A sus 27 años, Claudia Alvargonzález Riera, residente de UCI en el Hospital La Princesa de Madrid, entró a trabajar en su centro médico en 2019. Al poco, la pandemia lo puso todo patas arriba: “Tengo un recuerdo algo borroso de esas primeras semanas, seguramente como un mecanismo de defensa. Aunque hay casos que jamás podré olvidar, como el de una mujer de 50 años que murió conmigo por un tumor en la cabeza sin diagnosticar. Y todo por la falta de medios y tiempo…”. También entonces vio morir a su propio tío en la unidad. Aunque ahí ella encontró un mayor consuelo: “Pudo confesarse y sé que se fue en paz”.
Un caudal de dolor que deja muchas “secuelas” y que en esa fase inicial supuso para ella “una especie de parón de fe. No en el sentido de culpar a Dios, pues la enfermedad es parte de la vida y nos hace valorar las cosas, sino en el de que fue un tiempo en el que ni siquiera me permití pensar en nada.

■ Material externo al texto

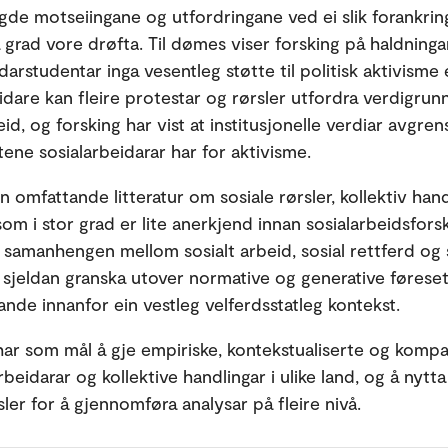
gde motseiingane og utfordringane ved ei slik forankrin
ita grad vore drøfta. Til dømes viser forsking på haldninga
darstudentar inga vesentleg støtte til politisk aktivisme e
idare kan fleire protestar og rørsler utfordra verdigrunn
eid, og forsking har vist at institusjonelle verdiar avgren
ene sosialarbeidarar har for aktivisme.
in omfattande litteratur om sosiale rørsler, kollektiv han
som i stor grad er lite anerkjend innan sosialarbeidsfors
 samanhengen mellom sosialt arbeid, sosial rettferd og 
ir sjeldan granska utover normative og generative førese
ande innanfor ein vestleg velferdsstatleg kontekst.
r som mål å gje empiriske, kontekstualiserte og kompa
beidarar og kollektive handlingar i ulike land, og å nytt
sler for å gjennomføra analysar på fleire nivå.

Me entregaba, pero sin reflexionar. Hasta que me di cuenta de lo que me estaba pasando y hablé con un sacerdote amigo, el jesuita Álvaro Lobo. Me ayudó a canalizarlo y me permití al fin pensar en todo lo que estaba pasando”.
Así fue como se encontró con un sentimiento de “culpabilidad hacia Dios, pues, si había algo que me entristecía, era la soledad de tanta gente. Morían… y morían solos. Pero, a la vez, también vi claro cómo salió lo mejor de mucha gente. Gracias a esa capacidad de poder profundizar empecé a rezar más y a valorar aún más a mis seres queridos y el día a día, sin pensar tanto en el futuro”.
En plena sexta ola, Alvargonzález percibe cómo “no hay tanto miedo, pero sí más ansiedad, cansancio y crispación. Vamos a tope y no hay una sola guardia en la que no tengamos un paciente con Covid. Por eso sé que lo peor de la enfermedad, más allá de la muerte, es la soledad”.
En un sentido positivo, esto ha influido en su vocación y en su fe: “Entre mis compañeros hay gente que no se manifiesta creyente, pero sí son espirituales. Eso se refleja cuando los ves luchar al 100% por una vida, lo que también implica buscar la calidad de esta. Todos tratamos de manifestarlo en el trato con el paciente. Y sabemos que lo que más agradece es que le escuchen y le traten bien. Cuando eso ocurre, su agradecimiento es palpable“.
Y ahí, reconoce, “veo yo el papel de Dios: cuando estoy ante una persona a la que voy a atender, lo hago siempre desde esa clave de humanidad. Y luego me sorprendo, al rezar, recordando esa charla que he tenido con ella y en la que me alegra el haberle podido sacar una sonrisa. Son pequeños gestos, detalles, como coger una mano o sostener su teléfono para que puedan hablar con su familia, pero ahí está Dios”.